ASSIGNMENT -> Transcribe the entries exactly; images are not part of the copy.

(Page layout parsing data)
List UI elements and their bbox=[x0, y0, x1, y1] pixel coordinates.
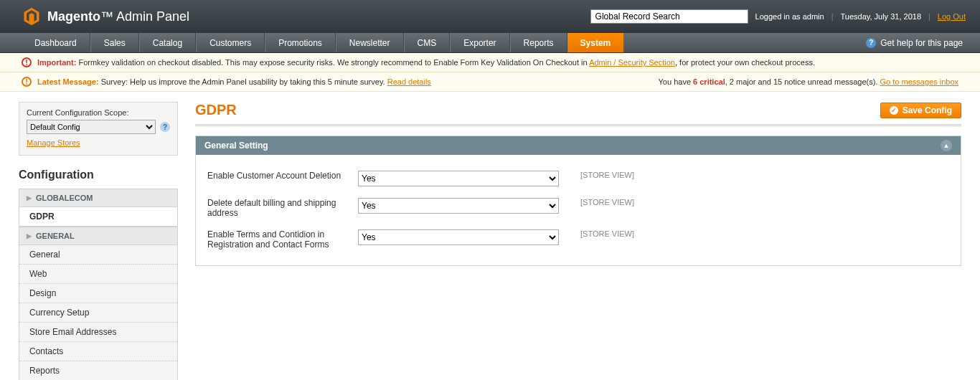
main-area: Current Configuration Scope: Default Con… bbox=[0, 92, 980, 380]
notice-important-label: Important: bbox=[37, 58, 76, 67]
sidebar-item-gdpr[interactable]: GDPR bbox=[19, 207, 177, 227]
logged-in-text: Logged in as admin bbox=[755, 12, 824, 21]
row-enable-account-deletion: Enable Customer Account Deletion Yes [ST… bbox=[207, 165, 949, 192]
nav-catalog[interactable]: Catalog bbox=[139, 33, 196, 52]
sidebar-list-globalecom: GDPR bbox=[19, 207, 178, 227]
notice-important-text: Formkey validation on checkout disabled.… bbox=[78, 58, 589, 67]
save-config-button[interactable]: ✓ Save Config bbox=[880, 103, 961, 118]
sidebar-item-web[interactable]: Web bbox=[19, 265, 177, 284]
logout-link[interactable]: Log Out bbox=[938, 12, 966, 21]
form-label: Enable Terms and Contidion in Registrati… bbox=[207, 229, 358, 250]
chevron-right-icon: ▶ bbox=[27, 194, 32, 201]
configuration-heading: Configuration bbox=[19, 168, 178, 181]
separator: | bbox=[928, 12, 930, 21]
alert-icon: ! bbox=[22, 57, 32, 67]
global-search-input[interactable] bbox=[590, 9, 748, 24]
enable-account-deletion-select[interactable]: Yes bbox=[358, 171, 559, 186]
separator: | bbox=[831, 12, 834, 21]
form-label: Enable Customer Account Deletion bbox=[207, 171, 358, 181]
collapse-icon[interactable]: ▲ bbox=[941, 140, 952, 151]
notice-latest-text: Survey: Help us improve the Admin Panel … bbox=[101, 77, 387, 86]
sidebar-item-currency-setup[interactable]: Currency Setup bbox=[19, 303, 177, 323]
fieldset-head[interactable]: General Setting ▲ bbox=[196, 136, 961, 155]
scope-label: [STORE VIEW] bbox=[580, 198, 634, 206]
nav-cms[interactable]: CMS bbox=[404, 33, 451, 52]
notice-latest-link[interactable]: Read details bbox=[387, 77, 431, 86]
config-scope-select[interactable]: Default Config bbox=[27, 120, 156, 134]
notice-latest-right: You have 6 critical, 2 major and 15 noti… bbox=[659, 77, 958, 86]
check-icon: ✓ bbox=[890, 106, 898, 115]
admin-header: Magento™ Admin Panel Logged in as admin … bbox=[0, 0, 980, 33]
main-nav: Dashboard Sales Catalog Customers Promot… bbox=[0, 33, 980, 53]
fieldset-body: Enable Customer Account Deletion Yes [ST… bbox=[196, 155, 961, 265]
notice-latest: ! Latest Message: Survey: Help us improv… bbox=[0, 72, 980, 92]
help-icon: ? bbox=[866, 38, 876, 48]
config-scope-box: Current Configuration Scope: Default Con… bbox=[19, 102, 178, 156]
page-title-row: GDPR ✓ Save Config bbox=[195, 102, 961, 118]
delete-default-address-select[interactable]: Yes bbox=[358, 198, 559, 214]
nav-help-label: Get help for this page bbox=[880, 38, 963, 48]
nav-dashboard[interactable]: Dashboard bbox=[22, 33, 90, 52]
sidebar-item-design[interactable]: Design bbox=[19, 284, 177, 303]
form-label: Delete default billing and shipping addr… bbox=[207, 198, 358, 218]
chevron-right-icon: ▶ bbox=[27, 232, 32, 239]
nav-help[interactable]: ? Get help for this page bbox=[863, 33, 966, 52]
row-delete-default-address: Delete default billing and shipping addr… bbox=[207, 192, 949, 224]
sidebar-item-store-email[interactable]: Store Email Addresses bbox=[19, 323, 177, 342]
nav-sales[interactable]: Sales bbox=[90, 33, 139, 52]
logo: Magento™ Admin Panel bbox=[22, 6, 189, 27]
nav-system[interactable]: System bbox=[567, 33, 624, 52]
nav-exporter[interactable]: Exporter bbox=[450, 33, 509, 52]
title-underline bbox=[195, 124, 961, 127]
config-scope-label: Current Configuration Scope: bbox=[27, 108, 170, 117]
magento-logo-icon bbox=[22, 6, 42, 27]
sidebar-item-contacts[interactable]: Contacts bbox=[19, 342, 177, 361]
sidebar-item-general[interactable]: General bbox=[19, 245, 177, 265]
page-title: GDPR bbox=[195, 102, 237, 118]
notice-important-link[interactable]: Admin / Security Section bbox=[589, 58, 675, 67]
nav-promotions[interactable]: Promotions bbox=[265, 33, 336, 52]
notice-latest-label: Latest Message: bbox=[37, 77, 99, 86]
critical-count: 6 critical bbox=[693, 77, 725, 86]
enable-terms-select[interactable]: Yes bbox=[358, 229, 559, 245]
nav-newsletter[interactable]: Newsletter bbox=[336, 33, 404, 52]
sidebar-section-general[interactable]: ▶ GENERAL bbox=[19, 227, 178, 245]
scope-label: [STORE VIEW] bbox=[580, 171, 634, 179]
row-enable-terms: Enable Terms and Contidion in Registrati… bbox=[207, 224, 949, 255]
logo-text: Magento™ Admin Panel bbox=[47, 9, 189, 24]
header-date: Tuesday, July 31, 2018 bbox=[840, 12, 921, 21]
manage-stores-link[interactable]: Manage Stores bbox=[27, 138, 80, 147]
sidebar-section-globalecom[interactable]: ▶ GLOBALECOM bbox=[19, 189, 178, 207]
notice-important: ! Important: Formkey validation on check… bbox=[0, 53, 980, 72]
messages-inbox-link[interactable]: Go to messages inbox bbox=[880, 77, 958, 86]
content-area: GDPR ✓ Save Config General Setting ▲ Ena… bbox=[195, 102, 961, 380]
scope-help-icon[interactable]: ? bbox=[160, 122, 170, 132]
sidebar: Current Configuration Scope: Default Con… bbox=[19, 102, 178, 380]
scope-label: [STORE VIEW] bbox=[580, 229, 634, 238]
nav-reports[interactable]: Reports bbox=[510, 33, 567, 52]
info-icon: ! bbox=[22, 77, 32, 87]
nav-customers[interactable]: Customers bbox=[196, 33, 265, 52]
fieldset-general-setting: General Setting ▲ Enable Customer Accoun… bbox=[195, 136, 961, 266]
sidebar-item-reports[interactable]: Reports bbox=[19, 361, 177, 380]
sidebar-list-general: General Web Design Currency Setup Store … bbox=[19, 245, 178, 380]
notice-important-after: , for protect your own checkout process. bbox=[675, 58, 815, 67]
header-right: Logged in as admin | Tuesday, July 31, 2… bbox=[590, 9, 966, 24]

RESPONSE ->
List UI elements and their bbox=[x0, y0, x1, y1] pixel coordinates.
main-area: Current Configuration Scope: Default Con… bbox=[0, 92, 980, 380]
notice-important-label: Important: bbox=[37, 58, 76, 67]
sidebar-item-gdpr[interactable]: GDPR bbox=[19, 207, 177, 227]
logged-in-text: Logged in as admin bbox=[755, 12, 824, 21]
row-enable-account-deletion: Enable Customer Account Deletion Yes [ST… bbox=[207, 165, 949, 192]
nav-catalog[interactable]: Catalog bbox=[139, 33, 196, 52]
sidebar-list-globalecom: GDPR bbox=[19, 207, 178, 227]
notice-important-text: Formkey validation on checkout disabled.… bbox=[78, 58, 589, 67]
save-config-button[interactable]: ✓ Save Config bbox=[880, 103, 961, 118]
sidebar-item-web[interactable]: Web bbox=[19, 265, 177, 284]
logout-link[interactable]: Log Out bbox=[938, 12, 966, 21]
form-label: Enable Terms and Contidion in Registrati… bbox=[207, 229, 358, 250]
chevron-right-icon: ▶ bbox=[27, 194, 32, 201]
configuration-heading: Configuration bbox=[19, 168, 178, 181]
separator: | bbox=[928, 12, 930, 21]
alert-icon: ! bbox=[22, 57, 32, 67]
global-search-input[interactable] bbox=[590, 9, 748, 24]
enable-account-deletion-select[interactable]: Yes bbox=[358, 171, 559, 186]
separator: | bbox=[831, 12, 834, 21]
form-label: Enable Customer Account Deletion bbox=[207, 171, 358, 181]
collapse-icon[interactable]: ▲ bbox=[941, 140, 952, 151]
notice-latest-text: Survey: Help us improve the Admin Panel … bbox=[101, 77, 387, 86]
sidebar-item-currency-setup[interactable]: Currency Setup bbox=[19, 303, 177, 323]
fieldset-head[interactable]: General Setting ▲ bbox=[196, 136, 961, 155]
scope-label: [STORE VIEW] bbox=[580, 198, 634, 206]
nav-cms[interactable]: CMS bbox=[404, 33, 451, 52]
notice-latest-link[interactable]: Read details bbox=[387, 77, 431, 86]
config-scope-select[interactable]: Default Config bbox=[27, 120, 156, 134]
notice-latest-right: You have 6 critical, 2 major and 15 noti… bbox=[659, 77, 958, 86]
check-icon: ✓ bbox=[890, 106, 898, 115]
admin-header: Magento™ Admin Panel Logged in as admin … bbox=[0, 0, 980, 33]
main-nav: Dashboard Sales Catalog Customers Promot… bbox=[0, 33, 980, 53]
fieldset-body: Enable Customer Account Deletion Yes [ST… bbox=[196, 155, 961, 265]
notice-latest: ! Latest Message: Survey: Help us improv… bbox=[0, 72, 980, 92]
help-icon: ? bbox=[866, 38, 876, 48]
config-scope-box: Current Configuration Scope: Default Con… bbox=[19, 102, 178, 156]
page-title-row: GDPR ✓ Save Config bbox=[195, 102, 961, 118]
delete-default-address-select[interactable]: Yes bbox=[358, 198, 559, 214]
nav-help-label: Get help for this page bbox=[880, 38, 963, 48]
nav-dashboard[interactable]: Dashboard bbox=[22, 33, 90, 52]
sidebar-item-design[interactable]: Design bbox=[19, 284, 177, 303]
form-label: Delete default billing and shipping addr… bbox=[207, 198, 358, 218]
chevron-right-icon: ▶ bbox=[27, 232, 32, 239]
nav-help[interactable]: ? Get help for this page bbox=[863, 33, 966, 52]
row-delete-default-address: Delete default billing and shipping addr… bbox=[207, 192, 949, 224]
sidebar-item-store-email[interactable]: Store Email Addresses bbox=[19, 323, 177, 342]
nav-sales[interactable]: Sales bbox=[90, 33, 139, 52]
logo: Magento™ Admin Panel bbox=[22, 6, 189, 27]
nav-system[interactable]: System bbox=[567, 33, 624, 52]
nav-exporter[interactable]: Exporter bbox=[450, 33, 509, 52]
title-underline bbox=[195, 124, 961, 127]
config-scope-label: Current Configuration Scope: bbox=[27, 108, 170, 117]
magento-logo-icon bbox=[22, 6, 42, 27]
sidebar-item-contacts[interactable]: Contacts bbox=[19, 342, 177, 361]
sidebar-item-general[interactable]: General bbox=[19, 245, 177, 265]
page-title: GDPR bbox=[195, 102, 237, 118]
notice-important-link[interactable]: Admin / Security Section bbox=[589, 58, 675, 67]
nav-promotions[interactable]: Promotions bbox=[265, 33, 336, 52]
notice-latest-label: Latest Message: bbox=[37, 77, 99, 86]
critical-count: 6 critical bbox=[693, 77, 725, 86]
enable-terms-select[interactable]: Yes bbox=[358, 229, 559, 245]
nav-newsletter[interactable]: Newsletter bbox=[336, 33, 404, 52]
sidebar-section-general[interactable]: ▶ GENERAL bbox=[19, 227, 178, 245]
scope-label: [STORE VIEW] bbox=[580, 171, 634, 179]
row-enable-terms: Enable Terms and Contidion in Registrati… bbox=[207, 224, 949, 255]
logo-text: Magento™ Admin Panel bbox=[47, 9, 189, 24]
header-date: Tuesday, July 31, 2018 bbox=[840, 12, 921, 21]
manage-stores-link[interactable]: Manage Stores bbox=[27, 138, 80, 147]
sidebar-section-globalecom[interactable]: ▶ GLOBALECOM bbox=[19, 189, 178, 207]
notice-important: ! Important: Formkey validation on check… bbox=[0, 53, 980, 72]
messages-inbox-link[interactable]: Go to messages inbox bbox=[880, 77, 958, 86]
content-area: GDPR ✓ Save Config General Setting ▲ Ena… bbox=[195, 102, 961, 380]
scope-help-icon[interactable]: ? bbox=[160, 122, 170, 132]
sidebar: Current Configuration Scope: Default Con… bbox=[19, 102, 178, 380]
scope-label: [STORE VIEW] bbox=[580, 229, 634, 238]
nav-reports[interactable]: Reports bbox=[510, 33, 567, 52]
info-icon: ! bbox=[22, 77, 32, 87]
nav-customers[interactable]: Customers bbox=[196, 33, 265, 52]
fieldset-general-setting: General Setting ▲ Enable Customer Accoun… bbox=[195, 136, 961, 266]
sidebar-item-reports[interactable]: Reports bbox=[19, 361, 177, 380]
sidebar-list-general: General Web Design Currency Setup Store … bbox=[19, 245, 178, 380]
notice-important-after: , for protect your own checkout process. bbox=[675, 58, 815, 67]
header-right: Logged in as admin | Tuesday, July 31, 2… bbox=[590, 9, 966, 24]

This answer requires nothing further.